BEGIN

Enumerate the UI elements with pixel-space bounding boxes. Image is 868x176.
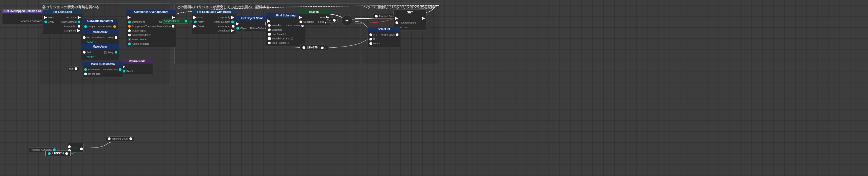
branch-exec-in[interactable] <box>299 16 302 19</box>
coa-component[interactable] <box>128 21 131 23</box>
ma2-self[interactable] <box>83 51 86 54</box>
sel-return[interactable] <box>396 33 399 36</box>
bpl-label: BodyPartsList <box>164 20 179 23</box>
fs-label: Find Substring <box>276 14 296 17</box>
ma1-array[interactable] <box>115 36 117 39</box>
loop-body-pin[interactable] <box>78 16 81 19</box>
sel-a[interactable] <box>369 33 372 36</box>
lb-label: LENGTH <box>52 152 64 155</box>
res-bottom-node[interactable]: Res <box>67 66 79 71</box>
coa-exec-in[interactable] <box>127 16 131 19</box>
gon-object[interactable] <box>237 27 239 30</box>
array-in-pin[interactable] <box>44 21 47 23</box>
fs-use-case[interactable] <box>268 33 271 36</box>
branch-cond[interactable] <box>300 21 302 23</box>
sel-pick[interactable] <box>369 42 372 45</box>
coa-actor-filter[interactable] <box>128 34 131 36</box>
feb-element[interactable] <box>231 21 234 23</box>
feb-index[interactable] <box>232 25 235 28</box>
blueprint-canvas: 各コリジョンの衝突の有無を調べる どの部所のコリジョンが衝突しているのか調べ、記… <box>0 0 868 176</box>
fs-substring[interactable] <box>268 29 271 31</box>
exec-in-pin[interactable] <box>44 16 47 19</box>
get-overlapped-label: Get Overlapped Collision Count <box>4 9 46 12</box>
eq-label: == <box>73 146 78 150</box>
make-array-2-node[interactable]: Make Array Self [0] Array Add pin + <box>81 44 119 60</box>
branch-node[interactable]: Branch True Condition False <box>298 9 331 26</box>
get-overlapped-node[interactable]: Get Overlapped Collision Count Attached … <box>2 9 48 25</box>
tcb-in[interactable] <box>108 137 111 140</box>
add-node[interactable]: + <box>341 15 352 26</box>
res-top-label: Res <box>327 19 331 22</box>
bpl-out[interactable] <box>185 20 187 23</box>
gon-exec-in[interactable] <box>236 22 239 26</box>
set-label: SET <box>407 11 413 14</box>
make-sresult-node[interactable]: Make SResultData Body Parts SResult Data… <box>82 62 123 77</box>
for-each-label: For Each Loop <box>53 10 72 13</box>
make-array-2-label: Make Array <box>93 45 107 48</box>
tc-in[interactable] <box>375 15 378 17</box>
component-overlap-node[interactable]: ComponentOverlapActors Component Out Act… <box>126 9 176 47</box>
length-icon-node[interactable]: D² <box>319 46 329 50</box>
feb-loop-body[interactable] <box>231 16 235 19</box>
select-int-node[interactable]: Select Int A 1 Return Value B 0 Pick A <box>368 27 400 47</box>
gon-label: Get Object Name <box>241 17 264 20</box>
return-node[interactable]: Return Node Result <box>121 59 154 75</box>
make-array-1-node[interactable]: Make Array [0] WorldStatic Array Add pin… <box>81 30 119 45</box>
coa-return[interactable] <box>172 25 175 28</box>
coa-transform[interactable] <box>128 25 131 28</box>
coa-label: ComponentOverlapActors <box>134 10 168 13</box>
res-b-out[interactable] <box>74 67 78 70</box>
get-object-name-node[interactable]: Get Object Name Object Return Value <box>235 16 270 32</box>
branch-label: Branch <box>309 10 319 13</box>
res-top-node[interactable]: Res <box>325 18 338 23</box>
length-bottom-node[interactable]: LENGTH <box>45 150 71 156</box>
feb-completed[interactable] <box>230 29 234 32</box>
lb-out[interactable] <box>65 152 68 155</box>
touched-count-bottom-node[interactable]: Touched Count <box>106 136 134 141</box>
for-each-break-node[interactable]: For Each Loop with Break Exec Loop Body … <box>192 9 236 34</box>
ma2-array[interactable] <box>115 51 117 54</box>
fs-start-pos[interactable] <box>268 42 271 44</box>
gwt-return[interactable] <box>113 25 116 28</box>
tcb-out[interactable] <box>129 137 132 140</box>
return-label: Return Node <box>129 60 145 63</box>
msr-label: Make SResultData <box>91 62 115 65</box>
msr-on-bed[interactable] <box>84 73 87 75</box>
eq-a[interactable] <box>68 145 71 148</box>
tcb-label: Touched Count <box>112 137 128 140</box>
gwt-label: GetWorldTransform <box>87 20 113 23</box>
fs-search-in[interactable] <box>268 24 271 27</box>
coa-obj-types[interactable] <box>128 29 131 32</box>
gwt-target-in[interactable] <box>84 25 87 28</box>
feb-array[interactable] <box>194 21 197 23</box>
array-element-pin[interactable] <box>78 21 80 23</box>
msr-body-parts[interactable] <box>84 68 87 71</box>
lic-in[interactable] <box>321 46 323 49</box>
res-out[interactable] <box>333 19 336 22</box>
ma1-0[interactable] <box>83 36 86 39</box>
set-exec-in[interactable] <box>395 17 398 20</box>
add-label: + <box>345 17 348 24</box>
feb-break[interactable] <box>193 25 197 28</box>
make-array-1-label: Make Array <box>93 30 107 33</box>
feb-exec-in[interactable] <box>193 16 197 19</box>
length-top-in[interactable] <box>303 46 305 49</box>
eq-out[interactable] <box>80 147 83 150</box>
completed-pin[interactable] <box>77 29 80 32</box>
length-top-label: LENGTH <box>307 46 318 49</box>
array-index-pin[interactable] <box>78 25 80 28</box>
lb-in[interactable] <box>48 152 51 155</box>
msr-out[interactable] <box>119 68 122 71</box>
feb-label: For Each Loop with Break <box>197 10 230 13</box>
fs-exec-in[interactable] <box>268 20 271 23</box>
set-exec-out[interactable] <box>422 17 425 20</box>
select-label: Select Int <box>378 28 390 31</box>
res-bottom-label: Res <box>69 67 73 70</box>
coa-ignore[interactable] <box>128 42 131 45</box>
body-parts-list-node[interactable]: BodyPartsList <box>162 19 189 24</box>
fs-search-end[interactable] <box>268 37 271 40</box>
set-value[interactable] <box>396 21 398 24</box>
get-world-transform-node[interactable]: GetWorldTransform Target Return Value <box>82 19 118 30</box>
sel-b[interactable] <box>369 38 372 40</box>
for-each-loop-node[interactable]: For Each Loop Exec Loop Body Array Array… <box>42 9 82 34</box>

END

> **GOAL OF THE EXERCISE**: In the listing, how many lines include the string "Touched"? State the number alone.

> **SOLUTION TO THIS TASK**: 2